- [Excerpted records]:
○ ○ ○ ○ ○

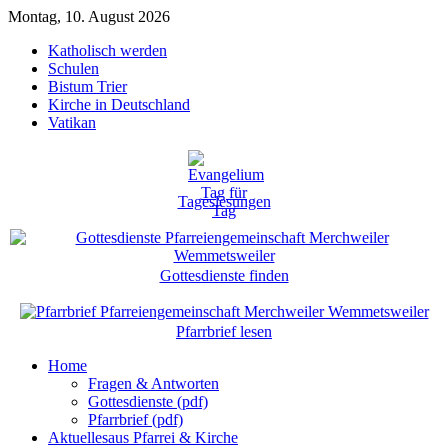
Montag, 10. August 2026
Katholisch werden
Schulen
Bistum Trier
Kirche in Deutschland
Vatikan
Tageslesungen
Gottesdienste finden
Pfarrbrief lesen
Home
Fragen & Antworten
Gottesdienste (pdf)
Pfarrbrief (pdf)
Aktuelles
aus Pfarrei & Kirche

○ ○ ○ ○ ○

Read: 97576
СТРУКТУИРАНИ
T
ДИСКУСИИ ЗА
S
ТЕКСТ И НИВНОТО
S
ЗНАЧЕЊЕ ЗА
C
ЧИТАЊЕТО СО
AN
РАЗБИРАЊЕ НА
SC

○ ○ ○ ○ ○

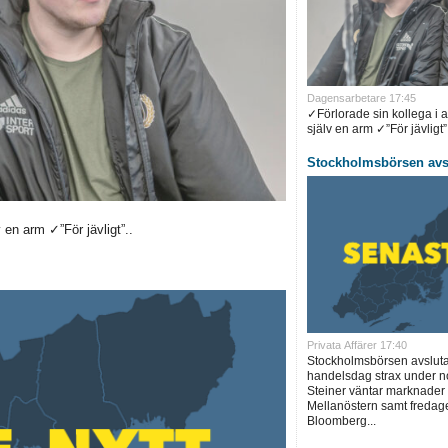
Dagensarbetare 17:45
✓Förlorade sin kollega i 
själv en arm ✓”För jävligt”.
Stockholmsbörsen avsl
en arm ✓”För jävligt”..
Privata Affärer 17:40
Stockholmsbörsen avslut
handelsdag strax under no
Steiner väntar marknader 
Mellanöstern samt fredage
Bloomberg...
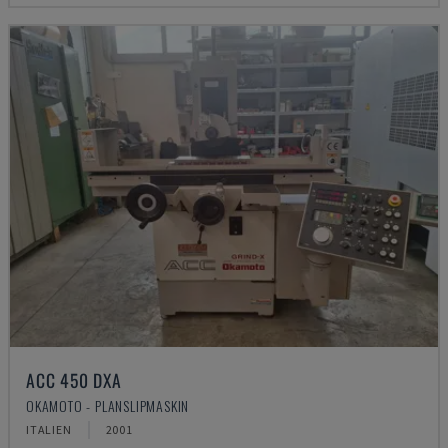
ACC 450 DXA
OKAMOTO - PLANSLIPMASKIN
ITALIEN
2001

○ ○ ○ ○ ○

- [Task details]: In the listing above, locate the line with "Montag, 10. August 2026" and the line with "aus Pfarrei & Kirche", then extract exactly those lines and every line between them, and nothing more.

- [Output of the exercise]:
Montag, 10. August 2026
Katholisch werden
Schulen
Bistum Trier
Kirche in Deutschland
Vatikan
Tageslesungen
Gottesdienste finden
Pfarrbrief lesen
Home
Fragen & Antworten
Gottesdienste (pdf)
Pfarrbrief (pdf)
Aktuelles
aus Pfarrei & Kirche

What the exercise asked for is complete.